[Data supplied Boundary: Start]

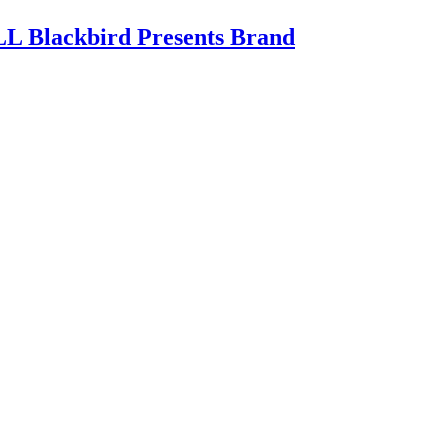
 Blackbird Presents Brand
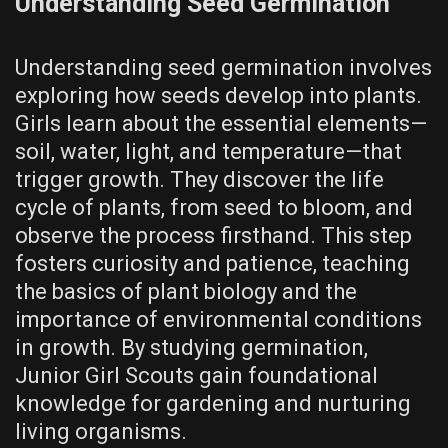
Understanding Seed Germination
Understanding seed germination involves
exploring how seeds develop into plants.
Girls learn about the essential elements—
soil, water, light, and temperature—that
trigger growth. They discover the life
cycle of plants, from seed to bloom, and
observe the process firsthand. This step
fosters curiosity and patience, teaching
the basics of plant biology and the
importance of environmental conditions
in growth. By studying germination,
Junior Girl Scouts gain foundational
knowledge for gardening and nurturing
living organisms.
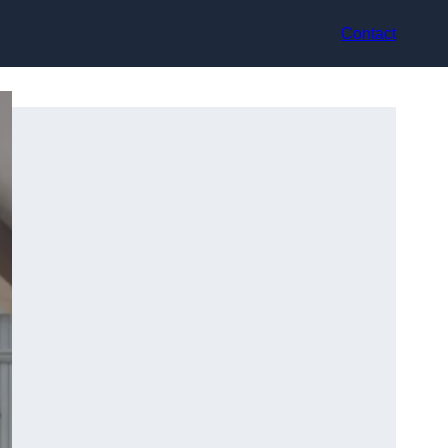
Contact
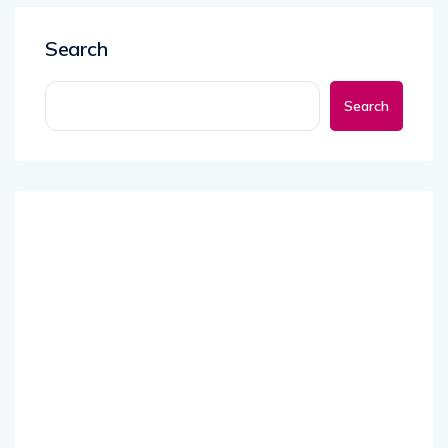
Search
Search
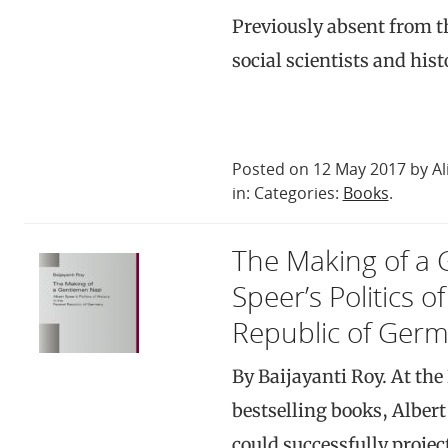
Previously absent from th
social scientists and his
Posted on 12 May 2017 by Al
in: Categories:
Books
.
The Making of a 
Speer’s Politics o
Republic of Ger
By Baijayanti Roy. At th
bestselling books, Albert 
could successfully projec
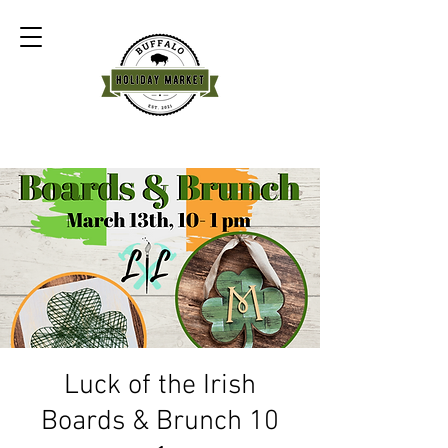
Luck of the Irish
Boards & Brunch 10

[Data supplied Boundary: End]

**Goal of the exercise:** Find how many lines above include "from"; reply with the number only.

**Solution to this task:** 2